Maybe at the moment the market is not open for new ideas and concepts and will rather rely on safe and established brands. So the music is simply following that same logic.

PS George Lucas is definitely a genius for coming up with the Star Wars saga and even more so for turning it into a film. I wonder if in today’s market he would still get a chance to develop his ideas or if he’d get rejected in favour of established brands from 40-50 years ago.


----------



## Samy Cheboub

dcoscina said:


> While I agree we should be more respectful I don't love that old strawman chestnut that people criticize because they are jealous.


Oh I agree. I was ironic.


----------



## Gene Pool

Bernard Duc said:


> You realize that no MIDI and computers mean it's actually much easier to write music quickly? On one side they didn't have to produce mockups for every single new version of the music (and by professional I mean that they are good enough to end up in the film), and on the other side film edits were much more often locked because while nowadays they keep making changes daily because they can just open the project on the computer and make changes.
> 
> But as someone said above, film music has always been a team sport.


You realize that no MIDI and computers means that composers had to eff around with stop watches, click track books, math, click spools, moviolas, play reductions of their cues on the piano for the director, plus which produce *competently orchestrated* sketch scores, and sometimes even produce some or all of the full score themselves, and no ComposerHelper™ software or samples.


----------



## dcoscina

Gene Pool said:


> You realize that no MIDI and computers means that composers had to eff around with stop watches, click track books, math, click spools, moviolas, play reductions of their cues on the piano for the director, plus which produce *competently orchestrated* sketch scores, and sometimes even produce some or all of the full score themselves, and no ComposerHelper™ software or samples.

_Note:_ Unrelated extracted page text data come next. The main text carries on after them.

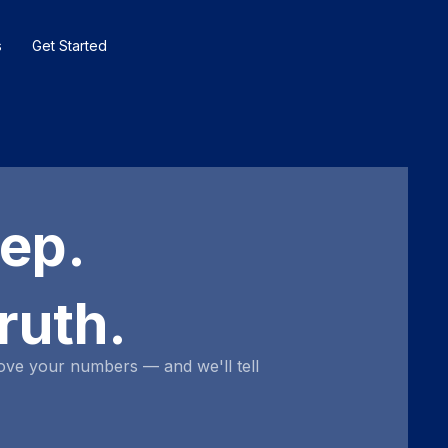
s
Get Started
eep.
ruth.
ove your numbers — and we'll tell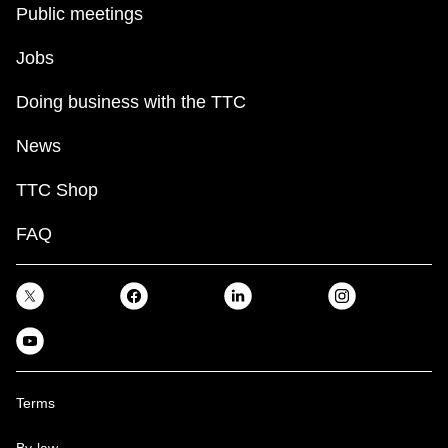
Public meetings
Jobs
Doing business with the TTC
News
TTC Shop
FAQ
Terms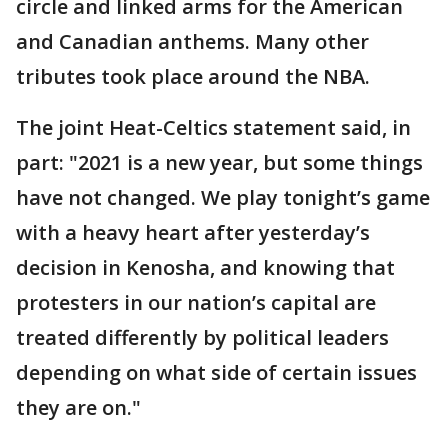
circle and linked arms for the American
and Canadian anthems. Many other
tributes took place around the NBA.
The joint Heat-Celtics statement said, in
part: "2021 is a new year, but some things
have not changed. We play tonight’s game
with a heavy heart after yesterday’s
decision in Kenosha, and knowing that
protesters in our nation’s capital are
treated differently by political leaders
depending on what side of certain issues
they are on."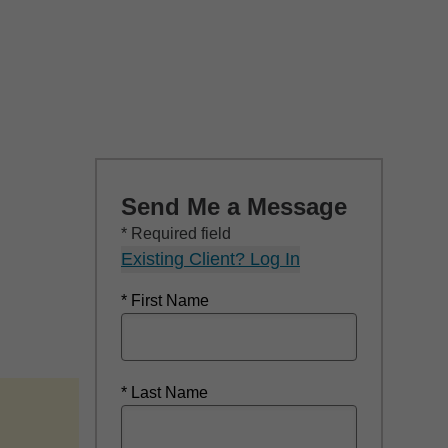
Send Me a Message
* Required field
Existing Client? Log In
* First Name
* Last Name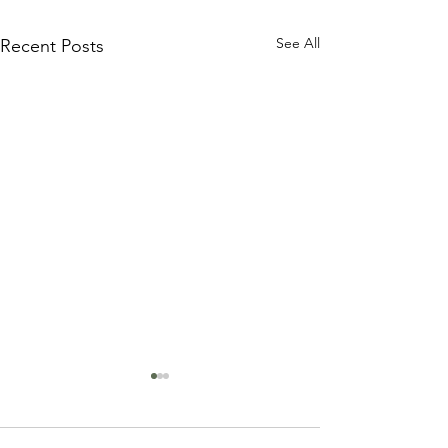
See All
Recent Posts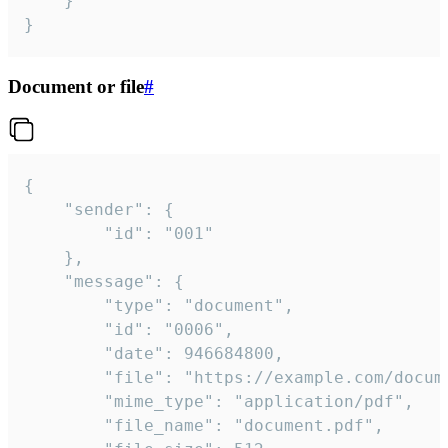
	}

}
Document or file
#
{

	"sender": {

		"id": "001"

	},

	"message": {

		"type": "document",

		"id": "0006",

		"date": 946684800,

		"file": "https://example.com/document.pdf",

		"mime_type": "application/pdf",

		"file_name": "document.pdf",
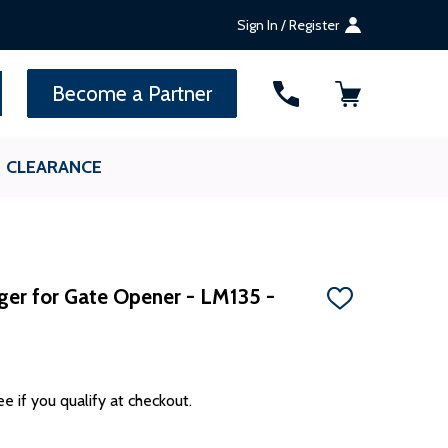
Sign In / Register
SEARCH
Become a Partner
CLEARANCE
ger for Gate Opener - LM135 -
ADD
TO
WISH
LIST
ee if you qualify at checkout.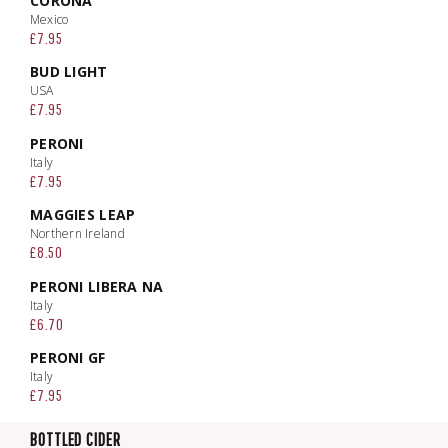
CORONA
Mexico
£7.95
BUD LIGHT
USA
£7.95
PERONI
Italy
£7.95
MAGGIES LEAP
Northern Ireland
£8.50
PERONI LIBERA NA
Italy
£6.70
PERONI GF
Italy
£7.95
BOTTLED CIDER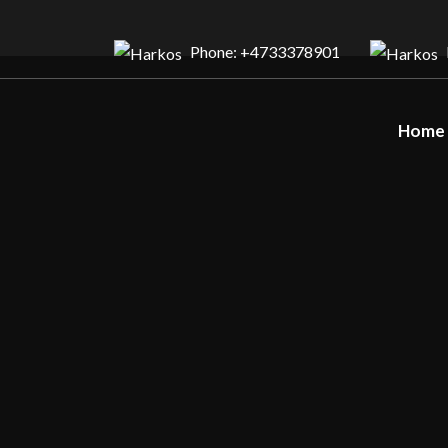
Phone: +4733378901
Home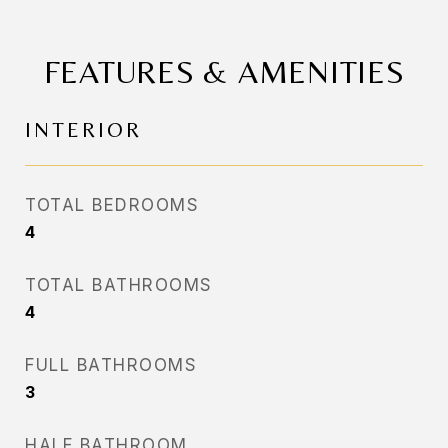
FEATURES & AMENITIES
INTERIOR
TOTAL BEDROOMS
4
TOTAL BATHROOMS
4
FULL BATHROOMS
3
HALF BATHROOM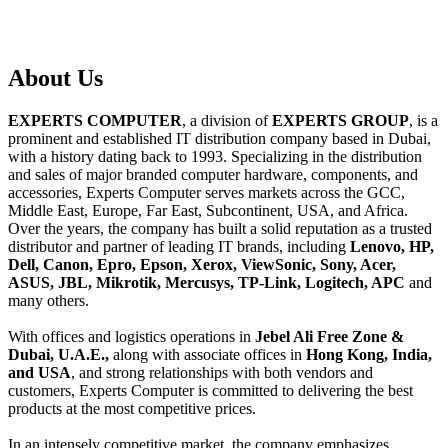
About
Us
EXPERTS COMPUTER
, a division of
EXPERTS GROUP
, is a
prominent and established IT distribution company based in Dubai,
with a history dating back to 1993. Specializing in the distribution
and sales of major branded computer hardware, components, and
accessories, Experts Computer serves markets across the GCC,
Middle East, Europe, Far East, Subcontinent, USA, and Africa.
Over the years, the company has built a solid reputation as a trusted
distributor and partner of leading IT brands, including
Lenovo, HP,
Dell, Canon, Epro, Epson, Xerox, ViewSonic, Sony, Acer,
ASUS, JBL, Mikrotik, Mercusys, TP-Link, Logitech, APC
and
many others.
With offices and logistics operations in
Jebel Ali Free Zone &
Dubai, U.A.E.,
along with associate offices in
Hong Kong, India,
and USA
, and strong relationships with both vendors and
customers, Experts Computer is committed to delivering the best
products at the most competitive prices.
In an intensely competitive market, the company emphasizes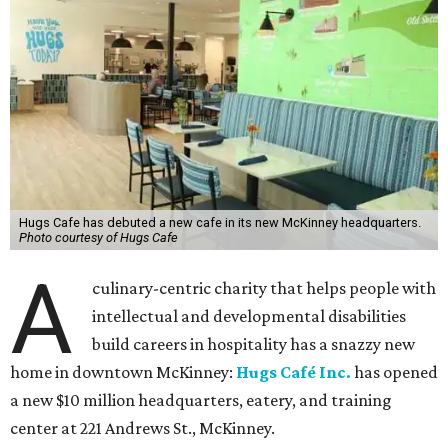
Hugs Cafe has debuted a new cafe in its new McKinney headquarters.
Photo courtesy of Hugs Cafe
A
culinary-centric charity that helps people with
intellectual and developmental disabilities
build careers in hospitality has a snazzy new
home in downtown McKinney:
Hugs Café Inc.
has opened
a new $10 million headquarters, eatery, and training
center at 221 Andrews St., McKinney.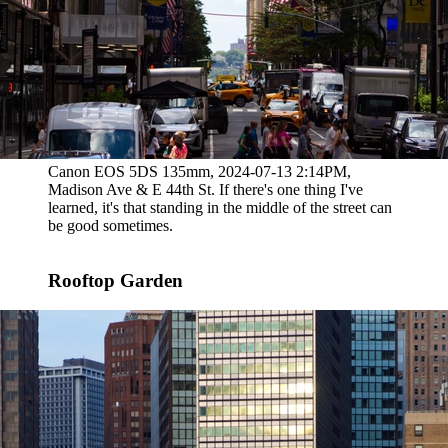
Canon EOS 5DS 135mm, 2024-07-13 2:14PM,
Madison Ave & E 44th St. If there's one thing I've
learned, it's that standing in the middle of the street can
be good sometimes.
Rooftop Garden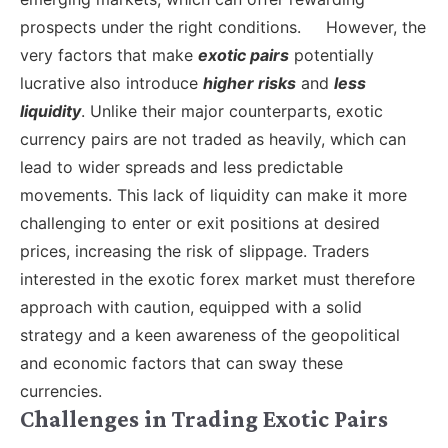
prospects under the right conditions.
However, the
very factors that make
exotic pairs
potentially
lucrative also introduce
higher risks
and
less
liquidity
. Unlike their major counterparts, exotic
currency pairs are not traded as heavily, which can
lead to wider spreads and less predictable
movements. This lack of liquidity can make it more
challenging to enter or exit positions at desired
prices, increasing the risk of slippage. Traders
interested in the exotic forex market must therefore
approach with caution, equipped with a solid
strategy and a keen awareness of the geopolitical
and economic factors that can sway these
currencies.
Challenges in Trading Exotic Pairs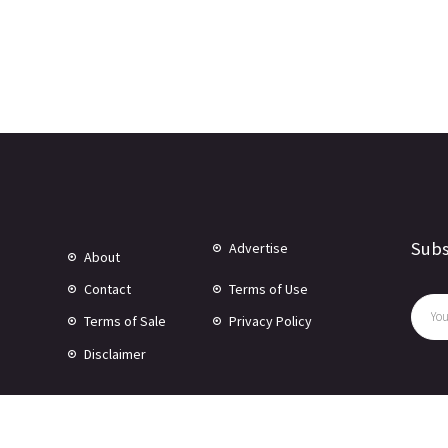
Subs
Advertise
About
Contact
Terms of Use
Terms of Sale
Privacy Policy
Disclaimer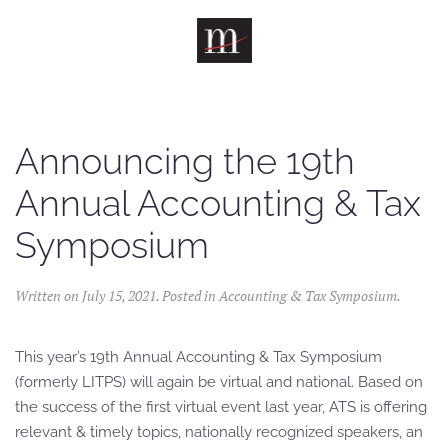
Skip to main content
Announcing the 19th
Annual Accounting & Tax
Symposium
Written on
July 15, 2021
. Posted in
Accounting & Tax Symposium
.
This year’s 19th Annual Accounting & Tax Symposium
(formerly LITPS) will again be virtual and national. Based on
the success of the first virtual event last year, ATS is offering
relevant & timely topics, nationally recognized speakers, an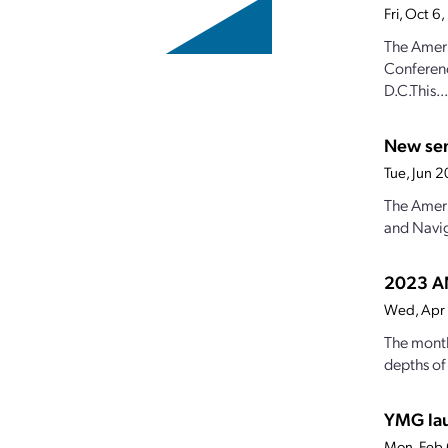
Fri, Oct 
The Ameri
Conferenc
D.C.This...
New sen
Tue, Jun 
The Ameri
and Navig
2023 AN
Wed, Apr
The month
depths of 
YMG lau
Mon, Feb 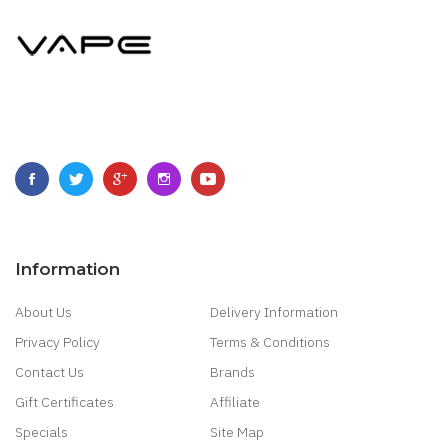
Information
About Us
Delivery Information
Privacy Policy
Terms & Conditions
Contact Us
Brands
Gift Certificates
Affiliate
Specials
Site Map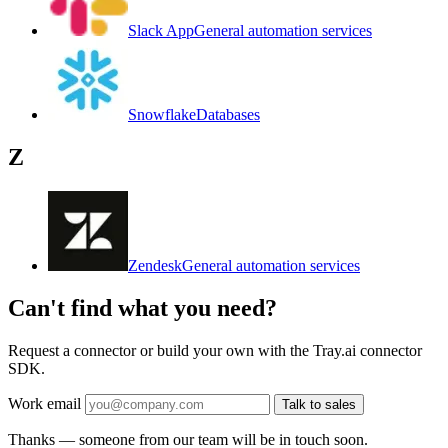
Slack App
General automation services
Snowflake
Databases
Z
Zendesk
General automation services
Can't find what you need?
Request a connector or build your own with the Tray.ai connector
SDK.
Work email
Talk to sales
Thanks — someone from our team will be in touch soon.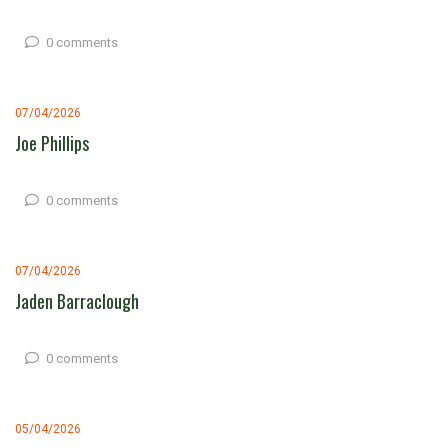
0 comments
07/04/2026
Joe Phillips
0 comments
07/04/2026
Jaden Barraclough
0 comments
05/04/2026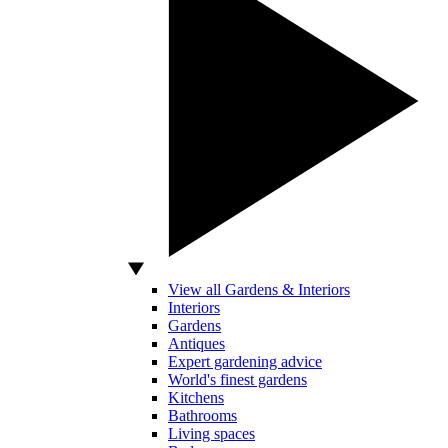
View all Gardens & Interiors
Interiors
Gardens
Antiques
Expert gardening advice
World's finest gardens
Kitchens
Bathrooms
Living spaces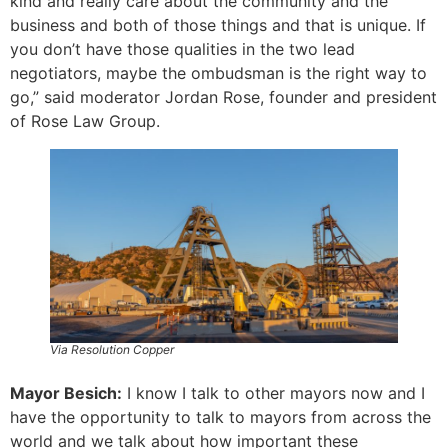
kind and really care about the community and the
business and both of those things and that is unique. If
you don’t have those qualities in the two lead
negotiators, maybe the ombudsman is the right way to
go,” said moderator Jordan Rose, founder and president
of Rose Law Group.
Via Resolution Copper
Mayor Besich:
I know I talk to other mayors now and I
have the opportunity to talk to mayors from across the
world and we talk about how important these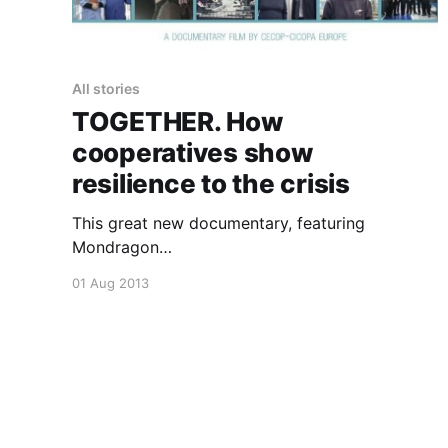
All stories
TOGETHER. How
cooperatives show
resilience to the crisis
This great new documentary, featuring
Mondragon
[https://uniteddiversity.coop/2013/07/31/the-
01 Aug 2013
mondragon-co-operative-corporation/] and
other co-operative
[https://uniteddiversity.coop/category/cooperat
ive/] inspirations shows how it is not just
financial co-operatives who are more resilient
to crisis
[https://uniteddiversity.coop/2013/07/30/financi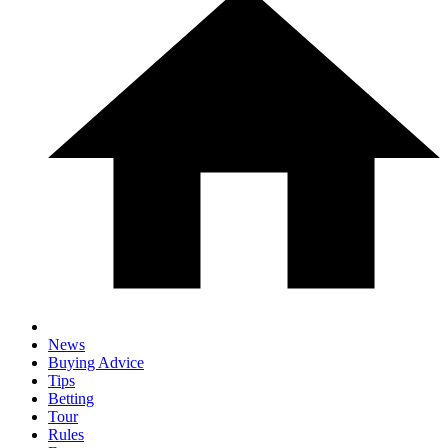
News
Buying Advice
Tips
Betting
Tour
Rules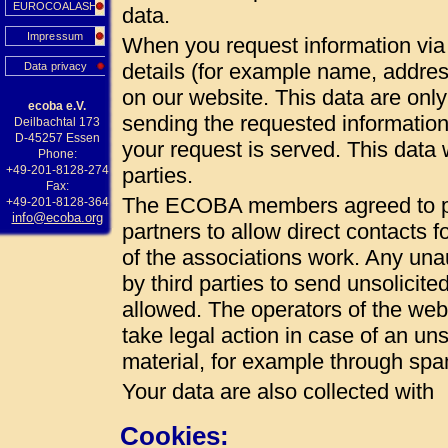
EUROCOALASH
data.
Impressum
When you request information via 
details (for example name, addres
Data privacy
on our website. This data are onl
ecoba e.V.
sending the requested information
Deilbachtal 173
D-45257 Essen
your request is served. This data w
Phone:
+49-201-8128-274
parties.
Fax:
The ECOBA members agreed to pub
+49-201-8128-364
info@ecoba.org
partners to allow direct contacts 
of the associations work. Any unau
by third parties to send unsolicite
allowed. The operators of the web 
take legal action in case of an uns
material, for example through spa
Your data are also collected with
Cookies: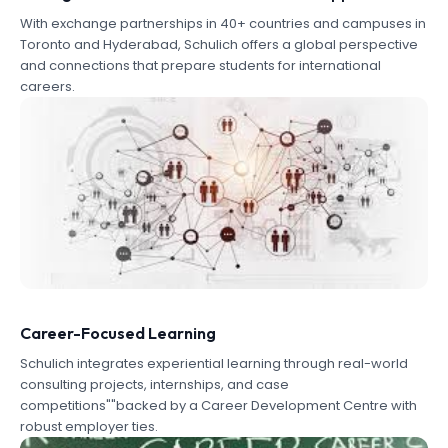
With exchange partnerships in 40+ countries and campuses in
Toronto and Hyderabad, Schulich offers a global perspective
and connections that prepare students for international
careers.
Career-Focused Learning
Schulich integrates experiential learning through real-world
consulting projects, internships, and case
competitions""backed by a Career Development Centre with
robust employer ties.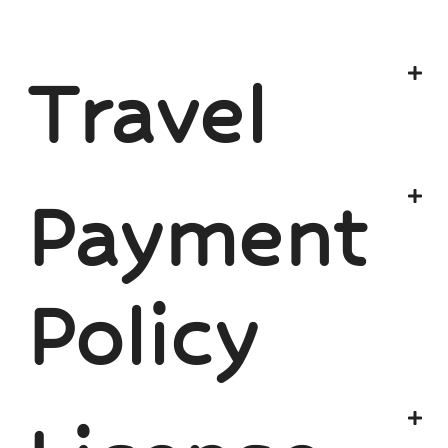
Travel
Payment
Policy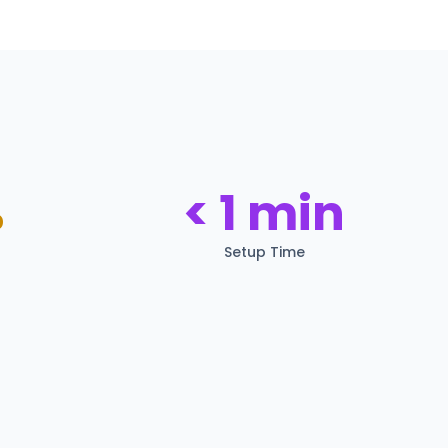
%
< 1 min
Setup Time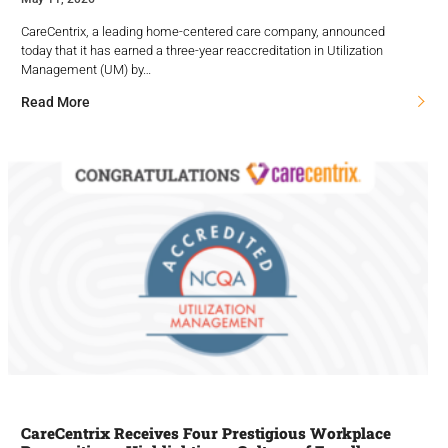
CareCentrix, a leading home-centered care company, announced
today that it has earned a three-year reaccreditation in Utilization
Management (UM) by…
Read More
CareCentrix Receives Four Prestigious Workplace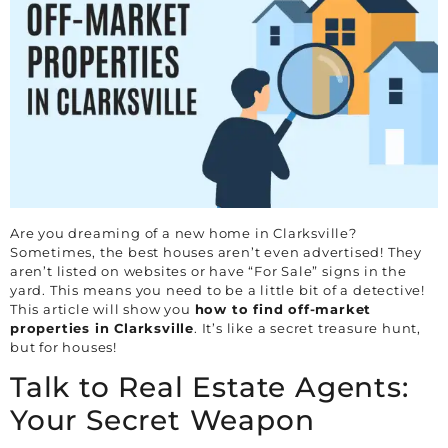
Are you dreaming of a new home in
Clarksville
?
Sometimes, the best houses aren’t even advertised! They
aren’t listed on websites or have “For Sale” signs in the
yard. This means you need to be a little bit of a detective!
This article will show you
how to find off-market
properties in
Clarksville
. It’s like a secret treasure hunt,
but for houses!
Talk to Real Estate Agents:
Your Secret Weapon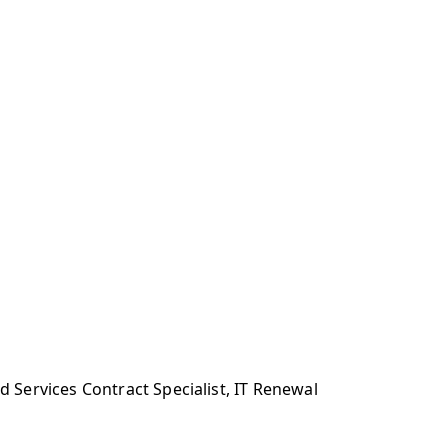
Services Contract Specialist, IT Renewal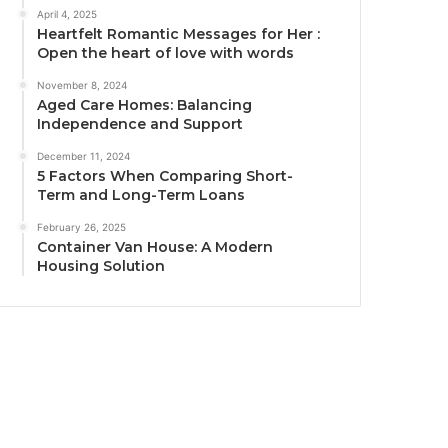
April 4, 2025
Heartfelt Romantic Messages for Her :
Open the heart of love with words
November 8, 2024
Aged Care Homes: Balancing
Independence and Support
December 11, 2024
5 Factors When Comparing Short-
Term and Long-Term Loans
February 26, 2025
Container Van House: A Modern
Housing Solution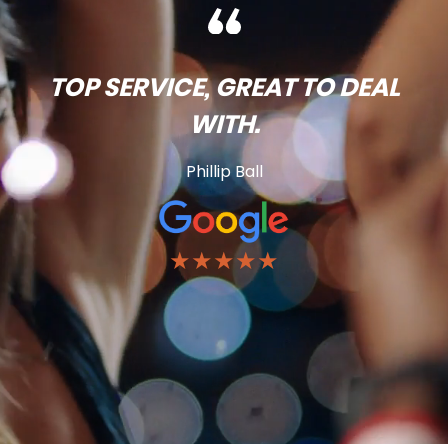
TOP SERVICE, GREAT TO DEAL
WITH.
Phillip Ball
★★★★★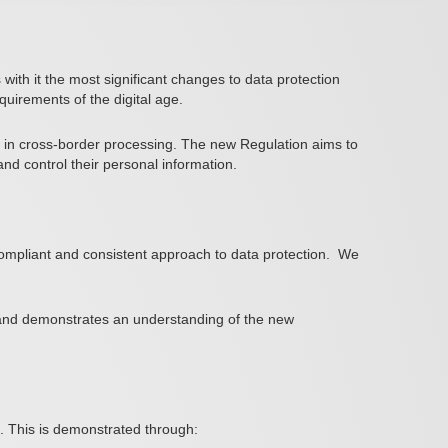
th it the most significant changes to data protection
uirements of the digital age.
se in cross-border processing. The new Regulation aims to
nd control their personal information.
ompliant and consistent approach to data protection.
We
se and demonstrates an understanding of the new
R. This is demonstrated through:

Thank you for saying this. I was gonna but figured “whatever”... I’m too old and tired to try to convince people of anything...


----------



## Ned Bouhalassa

Markus, you’re thinking of Lucas when it comes to Star Wars.


----------



## Doppler75

MarkusS said:


> Tom‘s name sure appeared in many big Hollywood films lately and the style is hugely dominated by fff brass and epic percussions. But I find that in the scores there are always some subtle elements that make them stand above the average epic score (the chromatic element in the Godzilla theme, the smashing sound of the percussion, an interesting string line).
> 
> If anything, it tells us what the market wants now, not necessarily what the composer or even the director wants, it’s what (is assumed) the audience is expecting to hear in such a movie and the producers will stick to it. Why take risks on such a huge budget production?
> 
> The music aims to make sure everyone gets it and relies heavily on established formulas. Probably John Williams at the time of the first Star Wars film was much more free, as they never could have expected the film would become such a hit.
> 
> It’s the same with the movie itself btw. I mean Godzilla and King Kong are not exactly new. Not exactly a risky and innovative idea. Again Star Wars was new and they took a risk at the time producing it. Now that it is a safe value, how many sequels and side stories have we seen in the same style?
> 
> Maybe at the moment the market is not open for new ideas and concepts and will rather rely on safe and established brands. So the music is simply following that same logic.
> 
> PS Steven Spielberg is definitely a genius for coming up with the Star Wars saga and even more so for turning it into a film. I wonder if in today’s market he would still get a chance to develop his ideas or if he’d get rejected in favour of established brands from 40-50 years ago.


Marcus, of course you mean George Lucas, not Steven Spielberg.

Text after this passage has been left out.